PASTED onto one of the tatty brick buildings earmarked by developers for demolition, a pink and black poster provides a witty social commentary on the gentrification of Fish Island: “It’s out with the hippies – in with the yuppies.”
Bordered by the River Lea, the Hertford Union Canal and the A12, the hidden hipster “island” in London’s Hackney Wick has for the last 19 years also been home to the Morning Star.
Our staff may hold divergent views on artisanal coffee, craft beer and coiffured Victorian beards, but most would agree that our time on Fish Island has been nothing if not interesting.

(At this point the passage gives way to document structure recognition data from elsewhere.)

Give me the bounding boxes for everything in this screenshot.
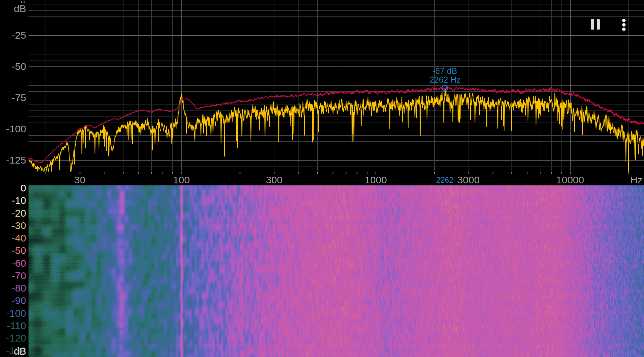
db-unit-dots [21, 1, 25, 3]
kebab-menu-icon [622, 28, 626, 31]
legend-tick-label: -80 [12, 283, 26, 293]
db-axis-unit-label: dB [14, 4, 26, 14]
legend-tick-label: -90 [12, 296, 26, 306]
legend-tick-label: -110 [7, 321, 26, 331]
spectrum-analyzer-app: dB -25-50-75-100-125 3010030010003000100… [0, 0, 644, 357]
pause-icon [591, 19, 594, 30]
y-tick-label: -25 [12, 30, 26, 40]
legend-tick-label: -20 [12, 208, 26, 218]
legend-tick-label: -50 [12, 246, 26, 256]
spectrogram-canvas[interactable] [29, 185, 644, 357]
legend-tick-label: -100 [6, 308, 26, 318]
x-tick-label: 300 [266, 175, 282, 185]
legend-tick-label: -40 [12, 233, 26, 243]
y-tick-label: -100 [6, 124, 26, 134]
legend-tick-label: 0 [20, 183, 26, 193]
pause-button[interactable] [591, 19, 600, 30]
cursor-frequency-axis-label: 2262 [436, 176, 453, 184]
y-tick-label: -75 [12, 93, 26, 103]
hz-axis-unit-label: Hz [630, 175, 643, 185]
legend-db-unit-label: dB [14, 346, 26, 356]
y-tick-label: -50 [12, 61, 26, 72]
x-tick-label: 1000 [365, 175, 387, 185]
kebab-menu-icon [622, 19, 626, 22]
y-tick-label: -125 [6, 155, 26, 165]
legend-tick-label: -10 [12, 195, 26, 206]
cursor-db-readout: -67 dB [432, 67, 457, 75]
legend-tick-label: -60 [12, 258, 26, 268]
x-tick-label: 100 [173, 175, 190, 185]
x-tick-label: 30 [74, 175, 85, 185]
pause-icon [597, 19, 600, 30]
x-tick-label: 3000 [457, 175, 480, 185]
legend-tick-label: -70 [12, 271, 26, 281]
x-tick-label: 10000 [556, 175, 584, 185]
kebab-menu-icon [622, 23, 626, 27]
legend-tick-label: -30 [12, 221, 26, 231]
overflow-menu-button[interactable] [621, 19, 627, 31]
cursor-marker-ring[interactable] [441, 85, 448, 91]
cursor-frequency-readout: 2262 Hz [429, 76, 461, 84]
legend-tick-label: -120 [6, 333, 26, 343]
spectrum-plot-canvas[interactable] [29, 0, 644, 185]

Over the years, we’ve thrown open the doors of William Rust House to an eclectic mix of personalities, including Jeremy Corbyn, Blade Nzimande of the South African Communist Party, Rene Gonzalez of the Cuban 5, and… cough… Michael Portillo!
But this Sunday, we’ll be waving goodbye to the gleaming new million-pound apartments and the last of the besieged hipsters and setting sail for the sunny uplands of “Sarf London.”
Students of labour movement history will be pleased to know that we’ll be taking with us Harry Pollitt’s desk, the name of our old building, and of course our class politics.
Our new home will be Ruskin House in Croydon. Opened in 1967 by the then Labour prime minister Harold Wilson, fittingly it has been the base for many local trade union and campaigning organisations.
With the option of home working now available to all our staff, we are confident that the smaller office space will help put the paper on a more stable financial footing without compromising the quality of our journalism.
For our loyal readers, nothing will change except our postal address. Our website, emails, land lines and mobiles remain the same.
You can rest assured that we will, as always, be alongside you in the struggle for peace and socialism, reporting the news the capitalist papers decline to print.
Calvin Tucker is the Morning Star’s campaigns manager.